In April 1983 plaintiff James Brown was inaugurated mayor of the City of O’Fallon, Missouri. He began his second term as mayor in April 1985. Defendants were members of the city’s board of aldermen. The board of aldermen has a total of eight members. For reasons that are not apparent from the record, relations between Brown and the board of aldermen deteriorated, and in September 1985 the board of aldermen passed a resolution of censure against Brown. Brown went to state trial court and obtained a temporary restraining order prohibiting the board of aldermen from implementing the resolution of censure. Relations between Brown and the board of aldermen worsened, and in February 1986 the board of aldermen passed a resolution of impeachment against Brown. Pursuant to Mo.Rev.Stat. § 79.240,1 the board of aldermen conducted impeachment proceedings, which included a hearing. At the beginning of the impeachment proceedings, Brown had filed a motion to disqualify two members of the board of aldermen for bias. The board of aldermen denied the motion - to disqualify, voted to impeach Brown (the vote was seven to one) and issued written findings of facts and conclusions of law.

Brown then filed an action for review of the impeachment proceedings in state trial court. He alleged that there were numerous procedural improprieties in the impeachment proceedings. The state trial court affirmed the impeachment decision and dissolved the temporary restraining order. After an initial appeal to the state supreme , court, the state supreme court remanded the case to the state court of appeals.
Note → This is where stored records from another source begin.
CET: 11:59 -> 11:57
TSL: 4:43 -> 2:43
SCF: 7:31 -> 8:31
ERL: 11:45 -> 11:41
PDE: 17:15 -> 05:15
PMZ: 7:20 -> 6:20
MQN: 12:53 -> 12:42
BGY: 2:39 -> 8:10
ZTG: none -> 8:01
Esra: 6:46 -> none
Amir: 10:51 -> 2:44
The state court of appeals reversed the impeachment decision on the ground that Brown had not been afforded a reasonable opportunity to present evidence of bias on the part of two members of the board of aldermen, ordered Brown returned to office and remanded the case to the state trial court for further proceedings. State ex rel. Brown v. City of O’Fallon, 728 S.W.2d 595, 596-98 (Mo.Ct. App.1987).
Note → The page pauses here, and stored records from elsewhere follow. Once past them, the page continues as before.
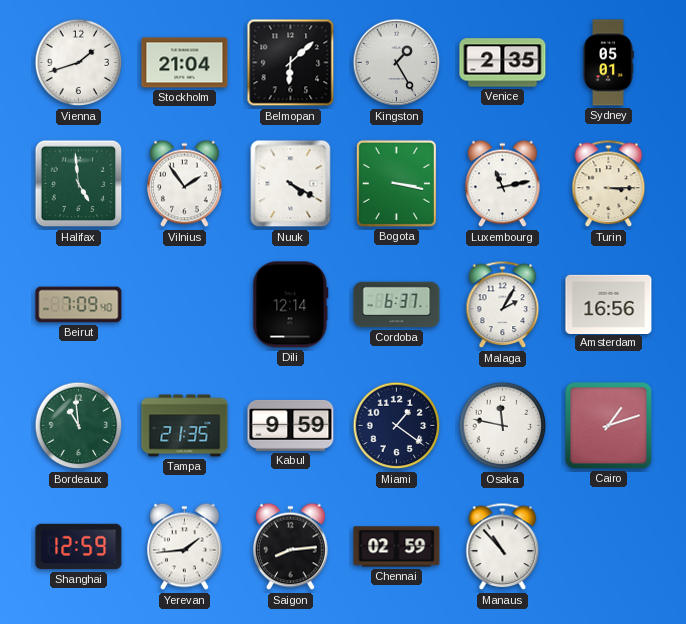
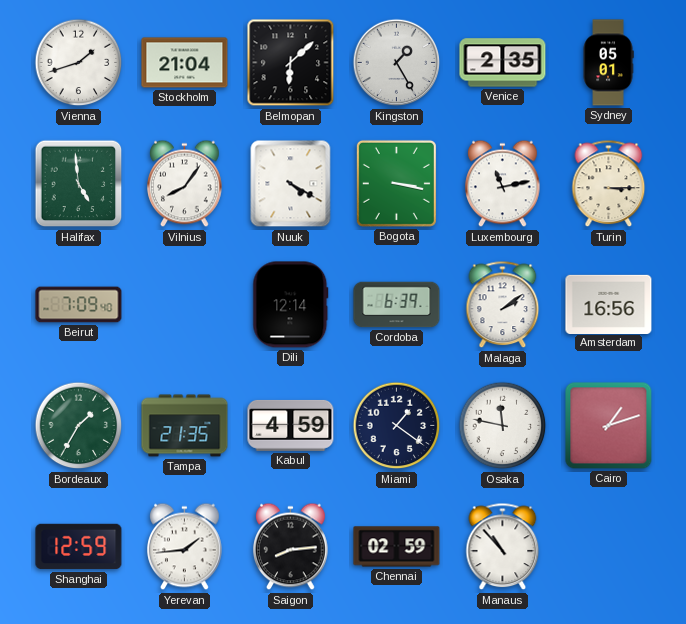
Vilnius: 1:54 -> 8:06
Cordoba: 6:37 -> 6:39
Malaga: 2:05 -> 2:09
Bordeaux: 10:59 -> 1:35
Kabul: 9:59 -> 4:59
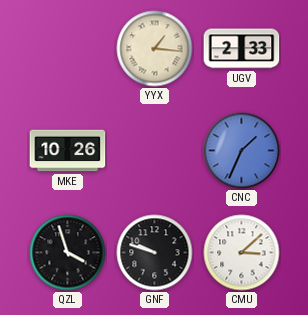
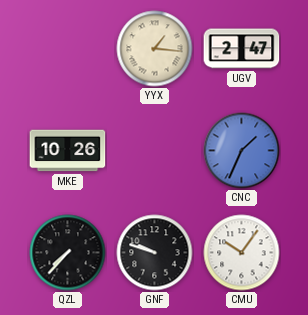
UGV: 2:33 -> 2:47
QZL: 3:57 -> 7:37
CMU: 3:08 -> 10:06
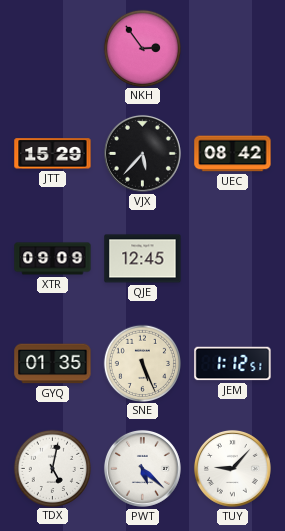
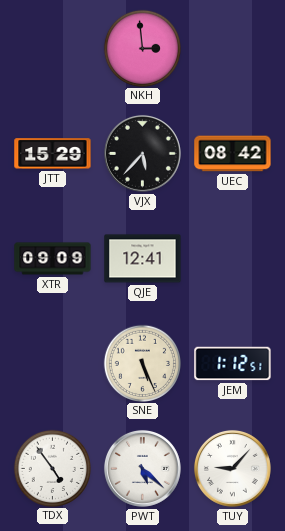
NKH: 2:54 -> 2:59
QJE: 12:45 -> 12:41
GYQ: 01:35 -> none
TDX: 5:02 -> 4:54
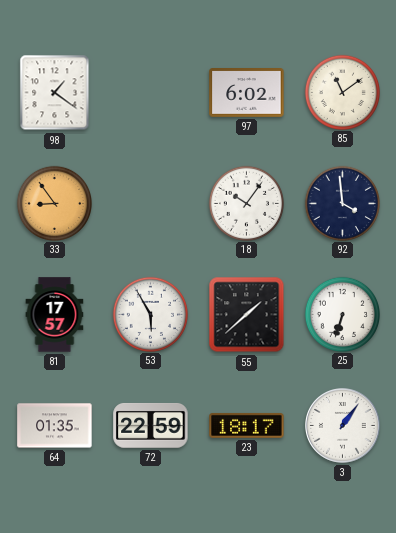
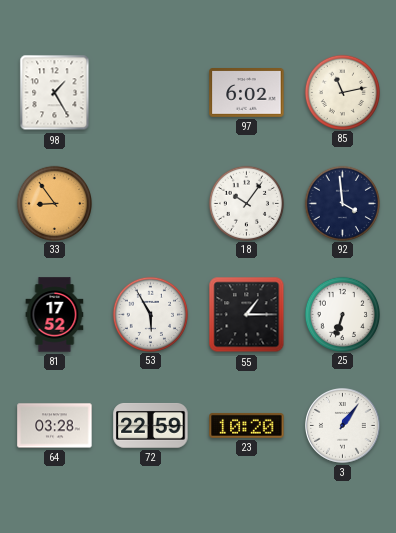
98: 1:21 -> 1:25
85: 11:09 -> 11:13
81: 17:57 -> 17:52
55: 1:38 -> 1:15
64: 01:35 -> 03:28
23: 18:17 -> 10:20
Brown then filed this 42 U.S.C. § 1983 action against defendants (the seven aider-men who voted against him), in their individual capacities only, for voting to impeach him and sought compensatory and [434]*434punitive damages and attorney’s fees and costs. Brown alleged that the impeachment proceedings violated his federal constitutional rights and also violated certain state laws. Defendants filed a motion to dismiss on the grounds of failure to state a claim and absolute immunity from personal liability for damages. The district court concluded that, construed liberally, the complaint stated a claim for deprivation of procedural due process, that is, the right to an impartial tribunal. Brown, slip op. at 3 (concluding that Brown possessed a protec-tible property interest in continued employment as mayor because, under applicable state law, elective officers can only be removed “for cause shown”).
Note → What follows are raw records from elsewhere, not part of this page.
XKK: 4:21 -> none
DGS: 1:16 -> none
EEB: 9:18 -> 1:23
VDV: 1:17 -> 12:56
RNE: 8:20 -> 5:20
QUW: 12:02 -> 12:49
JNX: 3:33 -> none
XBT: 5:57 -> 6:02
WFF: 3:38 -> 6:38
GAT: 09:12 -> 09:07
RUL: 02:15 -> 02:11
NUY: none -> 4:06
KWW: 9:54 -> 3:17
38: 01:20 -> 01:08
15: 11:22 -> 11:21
With respect to the claim of absolute immunity from damages liability, defendants argued that they were entitled to absolute immunity because they acted in a judicial capacity when they sat as a municipal board of impeachment. The district court applied the functional analysis test from Cleavinger v. Saxner, 474 U.S. 193, 202, 106 S.Ct. 496, 501, 88 L.Ed.2d 507 (1985) (Cleavinger), and Butz v. Economou, 438 U.S. 478, 512, 98 S.Ct. 2894, 2913, 57 L.Ed.2d 895 (1978) (Butz), and decided that defendants were not entitled to absolute immunity because, as elected officials, they were not insulated from political influence. Brown, slip op. at 5, citing Williams v. City of Montgomery, 742 F.2d 586, 589 (11th Cir.1984) (per curiam) (appointed personnel hearing examiners held not entitled to absolute immunity), cert. denied, 470 U.S. 1053, 105 S.Ct. 1756, 84 L.Ed.2d 819 (1985). The district court then directed the parties to brief the defense of qualified immunity as a motion for summary judgment. This interlocutory appeal followed.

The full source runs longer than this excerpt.